#### [Work order]
Each line in the listing below that contains "recherche" should be returned.

#### [Provided data]
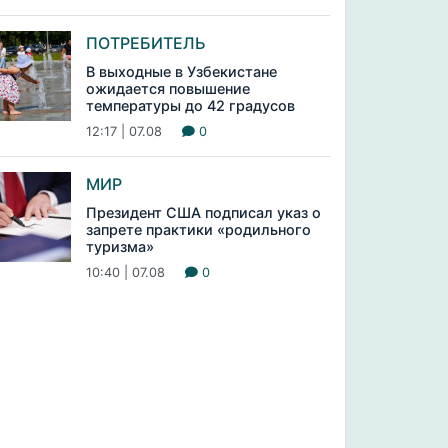
ПОТРЕБИТЕЛЬ
В выходные в Узбекистане
ожидается повышение
температуры до 42 градусов
12:17 | 07.08
0
МИР
Президент США подписал указ о
запрете практики «родильного
туризма»
10:40 | 07.08
0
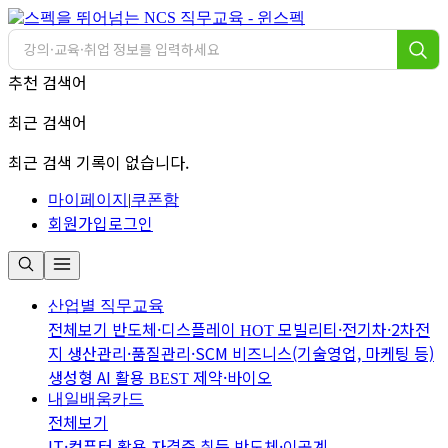
추천 검색어
최근 검색어
최근 검색 기록이 없습니다.
마이페이지
|
쿠폰함
회원가입
로그인
산업별 직무교육
전체보기
반도체·디스플레이
모빌리티·전기차·2차전
HOT
지
생산관리·품질관리·SCM
비즈니스(기술영업, 마케팅 등)
생성형 AI 활용
제약·바이오
BEST
내일배움카드
전체보기
IT·컴퓨터 활용
자격증 취득
반도체·이공계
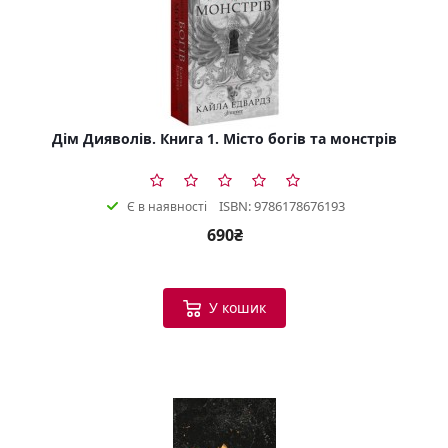
Дім Дияволів. Книга 1. Місто богів та монстрів
ISBN: 9786178676193
Є в наявності
690₴
У кошик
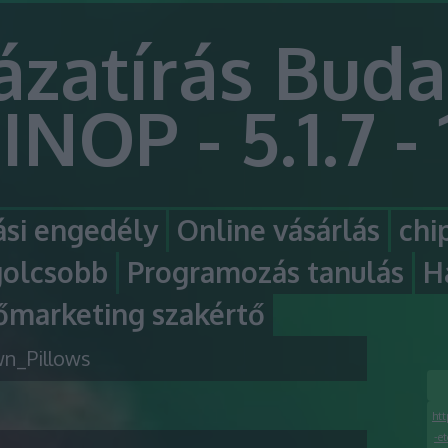
ázatírás Buda
INOP - 5.1.7 - 
si engedély
Online vásárlás
chi
golcsobb
Programozás tanulás
H
őmarketing szakértő
n_Pillows
htt
-e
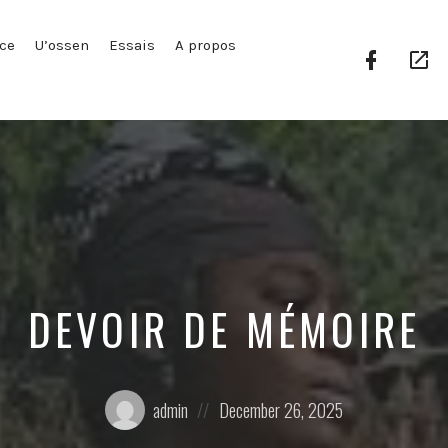
ce
U’ossen
Essais
A propos
Facebook
Go
Profile
Pl
DEVOIR DE MÉMOIRE
Posted
Posted
admin
December 26, 2025
by:
on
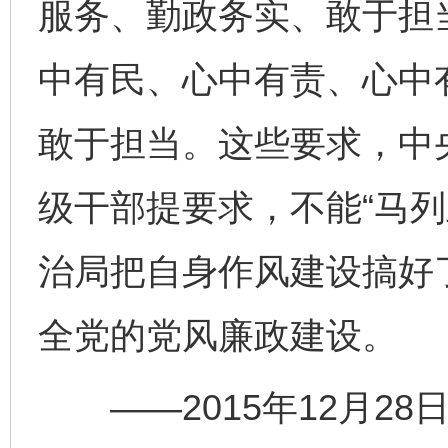
服务、勤政务实、敢于担
中有民、心中有责、心中
敢于担当。这些要求，中
级干部提要求，不能“马列
治局把自身作风建设搞好
全党的党风廉政建设。
——2015年12月28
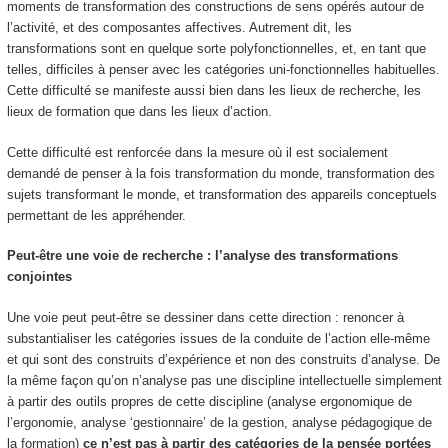
moments de transformation des constructions de sens opérés autour de
l’activité, et des composantes affectives. Autrement dit, les
transformations sont en quelque sorte polyfonctionnelles, et, en tant que
telles, difficiles à penser avec les catégories uni-fonctionnelles habituelles.
Cette difficulté se manifeste aussi bien dans les lieux de recherche, les
lieux de formation que dans les lieux d’action.
Cette difficulté est renforcée dans la mesure où il est socialement
demandé de penser à la fois transformation du monde, transformation des
sujets transformant le monde, et transformation des appareils conceptuels
permettant de les appréhender.
Peut-être une voie de recherche : l’analyse des transformations
conjointes
Une voie peut peut-être se dessiner dans cette direction :
renoncer à
substantialiser
les catégories issues de la conduite de l’action elle-même
et qui sont des construits d’expérience et non des construits d’analyse. De
la même façon qu’on n’analyse pas une discipline intellectuelle simplement
à partir des outils propres de cette discipline (analyse ergonomique de
l’ergonomie, analyse ‘gestionnaire’ de la gestion, analyse pédagogique de
la formation)
ce n’est pas à partir des catégories de la pensée portées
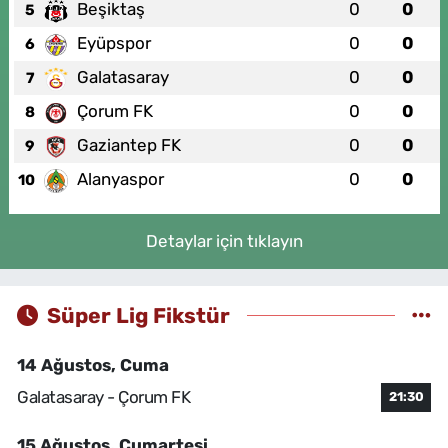
Beşiktaş
0
0
5
Eyüpspor
0
0
6
Galatasaray
0
0
7
Çorum FK
0
0
8
Gaziantep FK
0
0
9
Alanyaspor
0
0
10
Detaylar için tıklayın
Süper Lig Fikstür
14 Ağustos, Cuma
Galatasaray - Çorum FK
21:30
15 Ağustos, Cumartesi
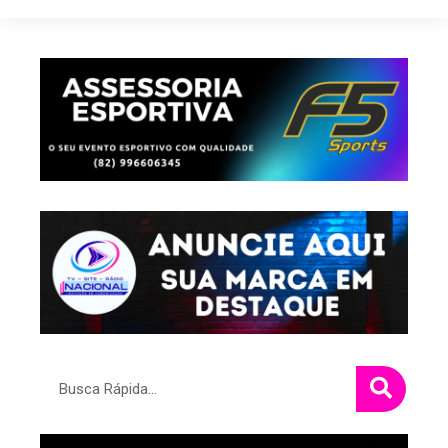
Pesquisar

#### [Result for this exercise]
Cette difficulté se manifeste aussi bien dans les lieux de recherche, les
Peut-être une voie de recherche : l’analyse des transformations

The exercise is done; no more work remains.